Updated

A western Pennsylvania couple filed negligence lawsuits Tuesday against the University of Pittsburgh Medical Center-Presbyterian Hospital and University of Pittsburgh Physicians after receiving an infected kidney during a transplant.

The lawsuits allege that UPMC allowed an April transplant to proceed, even though tests had shown the kidney was infected with Hepatitis C.

UPMC said in a statement that it sincerely regrets the human error behind the problem, but that "any allegation of a cover-up is completely false." UPMC said that once the error was discovered it informed the patients and national transplant oversight officials.

The lawsuits were filed by Michael Yocabet and Christina Mecannic, partners who have been together for 21 years. She donated the kidney to him, and the lawsuit said UPMC didn't tell either of them Mecannic's kidney was infected until after the transplant.

The complaint alleges that about a month after the transplant a UMPC surgeon met with Mecannic, told her about the positive test, and suggested the option of not telling her partner. The surgeon also allegedly suggested that Mecannic was unfaithful, or a drug user.

A few days later, UPMC staff allegedly called the couple and suggested they had leaked the story of the botched transplant to local papers. Yocabet and Mecannic said they were upset to be accused of something they didn't do, which in any case wasn't a crime.

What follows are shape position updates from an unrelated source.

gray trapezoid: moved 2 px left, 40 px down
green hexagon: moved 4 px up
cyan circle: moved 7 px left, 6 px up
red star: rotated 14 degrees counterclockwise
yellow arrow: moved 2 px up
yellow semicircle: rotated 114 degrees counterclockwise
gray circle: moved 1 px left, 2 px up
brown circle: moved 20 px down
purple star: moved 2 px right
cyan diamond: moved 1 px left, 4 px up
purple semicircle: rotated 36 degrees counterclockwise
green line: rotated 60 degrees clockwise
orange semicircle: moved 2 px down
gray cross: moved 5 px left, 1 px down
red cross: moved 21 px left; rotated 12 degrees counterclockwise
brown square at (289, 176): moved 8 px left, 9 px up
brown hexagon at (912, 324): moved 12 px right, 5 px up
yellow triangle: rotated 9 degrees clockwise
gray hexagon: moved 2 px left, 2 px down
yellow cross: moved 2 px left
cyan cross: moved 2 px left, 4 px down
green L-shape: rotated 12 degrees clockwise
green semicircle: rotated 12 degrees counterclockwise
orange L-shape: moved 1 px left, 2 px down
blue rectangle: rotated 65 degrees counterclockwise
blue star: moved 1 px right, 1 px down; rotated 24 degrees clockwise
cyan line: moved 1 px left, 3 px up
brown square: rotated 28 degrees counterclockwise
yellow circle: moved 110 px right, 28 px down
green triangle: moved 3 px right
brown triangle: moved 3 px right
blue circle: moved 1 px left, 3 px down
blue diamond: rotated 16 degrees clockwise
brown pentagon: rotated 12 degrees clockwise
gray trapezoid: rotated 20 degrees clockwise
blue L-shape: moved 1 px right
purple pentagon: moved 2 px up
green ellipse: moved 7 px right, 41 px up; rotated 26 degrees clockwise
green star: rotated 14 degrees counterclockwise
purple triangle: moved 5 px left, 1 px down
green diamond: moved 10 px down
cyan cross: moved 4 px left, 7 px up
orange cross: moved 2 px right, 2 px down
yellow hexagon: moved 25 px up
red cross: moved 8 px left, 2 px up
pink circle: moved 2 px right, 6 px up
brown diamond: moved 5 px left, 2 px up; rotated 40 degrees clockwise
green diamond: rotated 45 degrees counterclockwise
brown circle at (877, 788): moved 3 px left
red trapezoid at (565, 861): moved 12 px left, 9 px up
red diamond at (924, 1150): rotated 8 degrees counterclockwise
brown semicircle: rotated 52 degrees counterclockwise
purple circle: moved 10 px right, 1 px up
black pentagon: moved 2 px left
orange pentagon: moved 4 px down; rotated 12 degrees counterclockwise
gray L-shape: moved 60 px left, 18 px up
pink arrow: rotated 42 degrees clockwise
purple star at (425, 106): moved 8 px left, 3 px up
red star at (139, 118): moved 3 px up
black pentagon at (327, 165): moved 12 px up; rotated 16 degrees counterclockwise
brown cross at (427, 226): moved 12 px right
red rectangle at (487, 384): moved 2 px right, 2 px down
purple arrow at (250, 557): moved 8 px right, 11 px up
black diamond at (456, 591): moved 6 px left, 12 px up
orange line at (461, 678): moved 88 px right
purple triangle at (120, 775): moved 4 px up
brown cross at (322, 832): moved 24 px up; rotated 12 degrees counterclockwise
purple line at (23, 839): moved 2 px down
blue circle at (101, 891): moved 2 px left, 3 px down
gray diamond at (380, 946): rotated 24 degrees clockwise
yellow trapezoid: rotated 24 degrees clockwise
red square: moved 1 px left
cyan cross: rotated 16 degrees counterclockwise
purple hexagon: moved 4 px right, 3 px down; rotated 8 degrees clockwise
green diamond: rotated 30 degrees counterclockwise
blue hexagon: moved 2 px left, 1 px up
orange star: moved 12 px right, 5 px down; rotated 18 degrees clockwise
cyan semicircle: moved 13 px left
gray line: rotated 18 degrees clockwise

Harry Cohen, the couple's lawyer, said Yocabet hasn't rejected the kidney and is "doing OK." But he faces potential long-term problems from the Hepatitis C, he said.

UPMC shut down the transplant program in early May for two months but didn't explain why at the time. The lawsuit claims UMPC charges $400,000 to $500,000 for a kidney transplant, and that the company "placed a high priority on volume and profit."